50 Years Ago

By and large the effect of automization is to reduce severely the demand for unskilled and semi-skilled workers and to increase sharply the need for skilled workers ... This trend is surely to be welcomed. Repetition work is an insult to the people who have to do it. It treats them as less than human. It is not surprising if it often turns them into something less than human. If you make a man spend eight hours a day in which he has nothing to ... exercise his mental powers on, is it surprising that he is incapable of exercising those powers in his leisure time and must spend it watching television or wrecking a dance hall?

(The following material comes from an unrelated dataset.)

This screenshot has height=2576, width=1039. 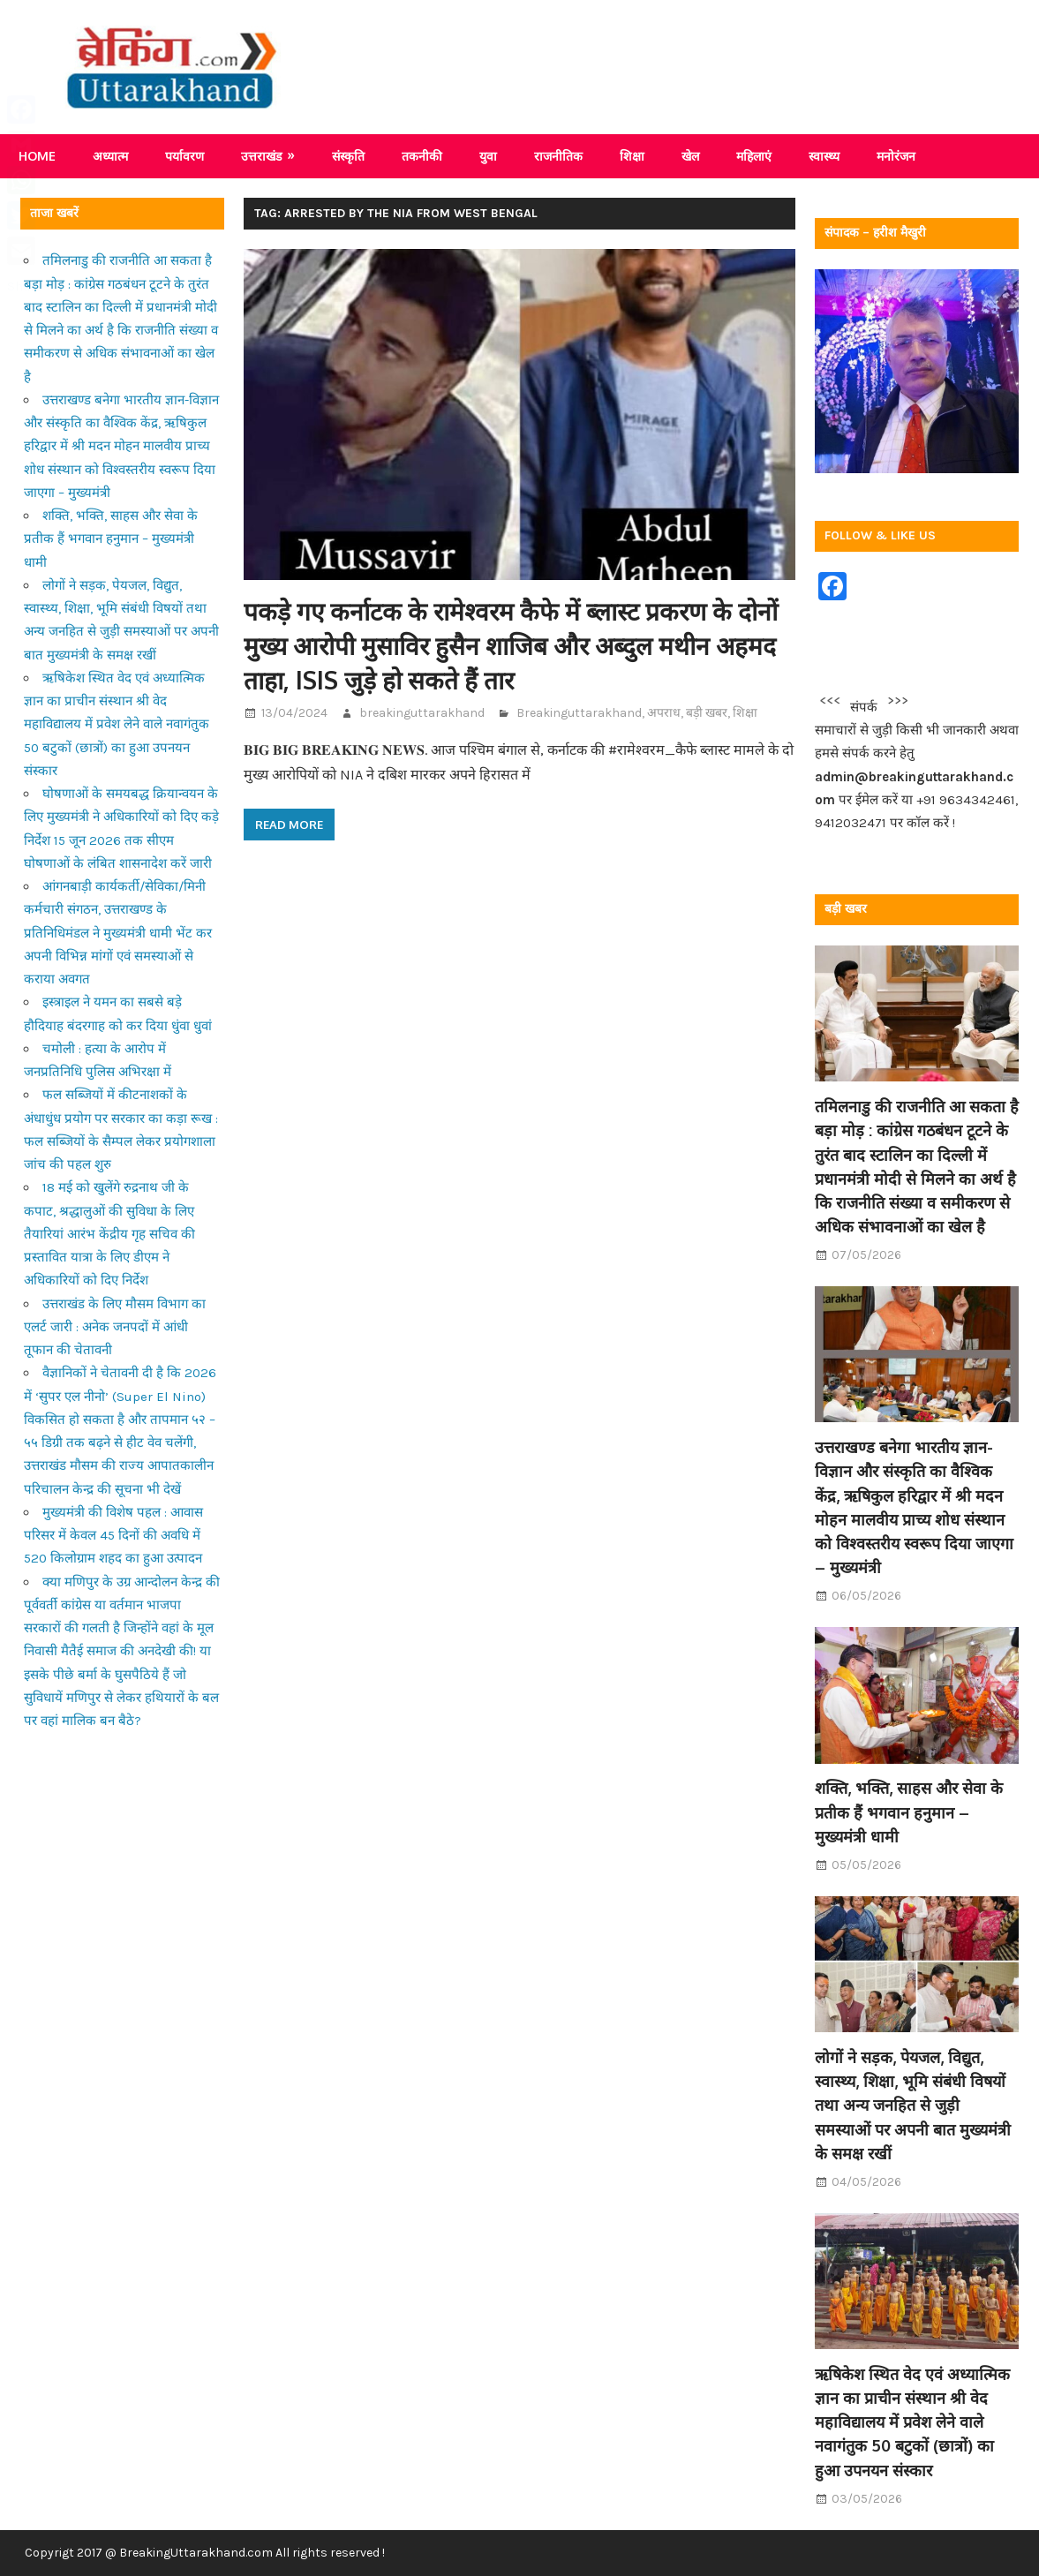 I want to click on पर्यावरण, so click(x=184, y=155).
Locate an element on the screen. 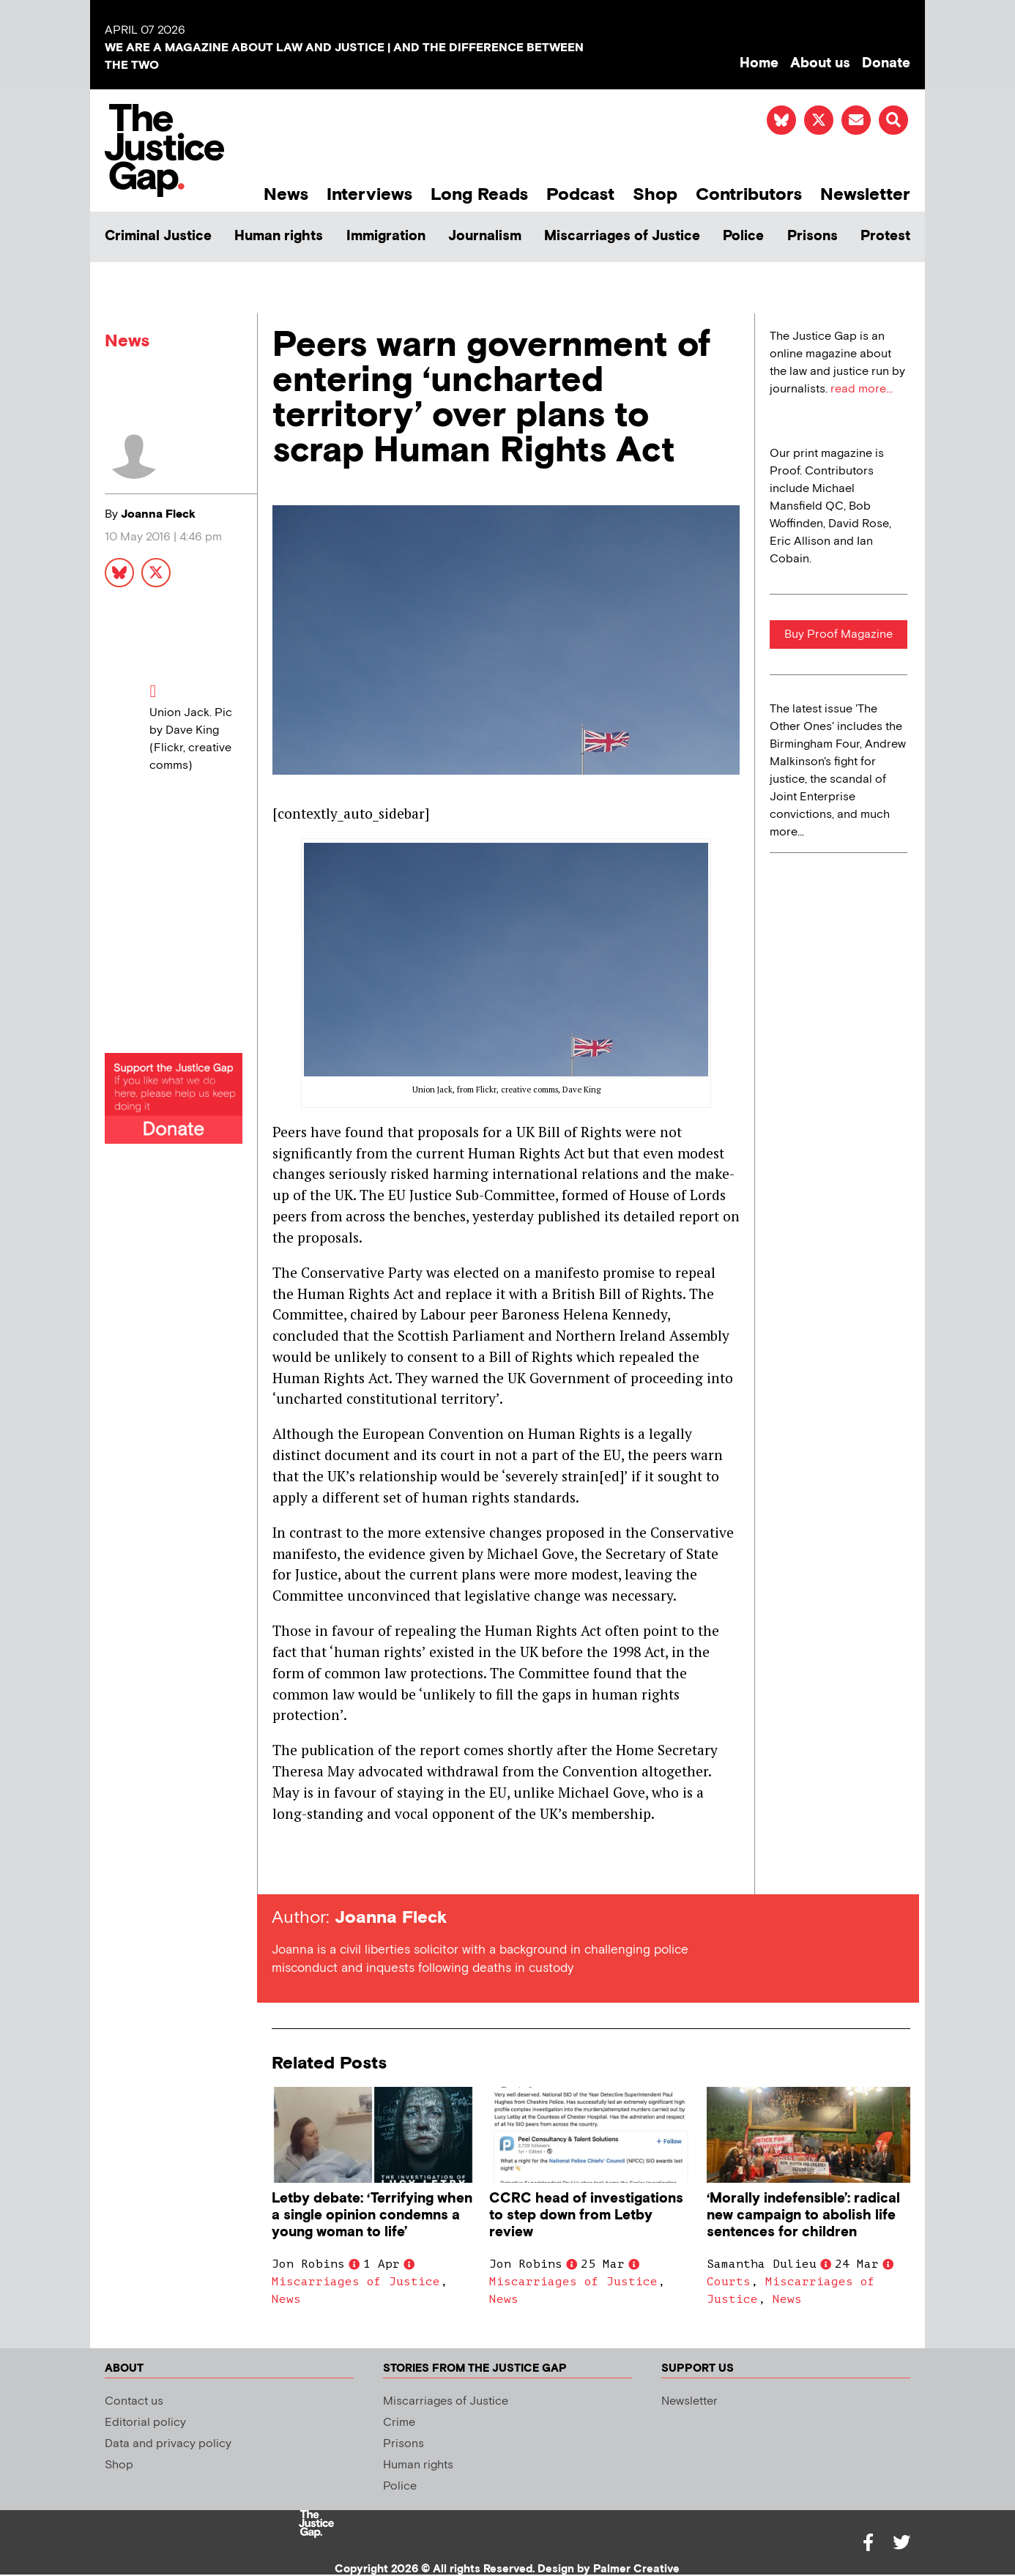 This screenshot has width=1015, height=2576. [button] is located at coordinates (893, 120).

Automation offers the prospect of giving every man and woman a job that is interesting and worth doing in itself, a job requiring initiative or creative thought. Surely that is as desirable an object as providing a higher standard of material living.

From Nature 22 June 1963

100 Years Ago

After expressing his admiration for the character of Wilbur Wright ... the lecturer considered the resemblance and differences of the manufactured aëroplane and the living bird. The resemblance may be simply the result of copying the bird, or it may be that similar designs have been arrived at independently by birds and men ... These resemblances are remarkable, but there are great differences ... No flying animal uses a continuously rotating propeller to drive him forward on soaring wings, and it is perhaps scarcely too much to say that if birds only knew how, they would now copy the Wright brothers. Muscular action and the circulation of the blood, however, put supreme difficulties in the way of the development of the continuous rotation of a part of an animal.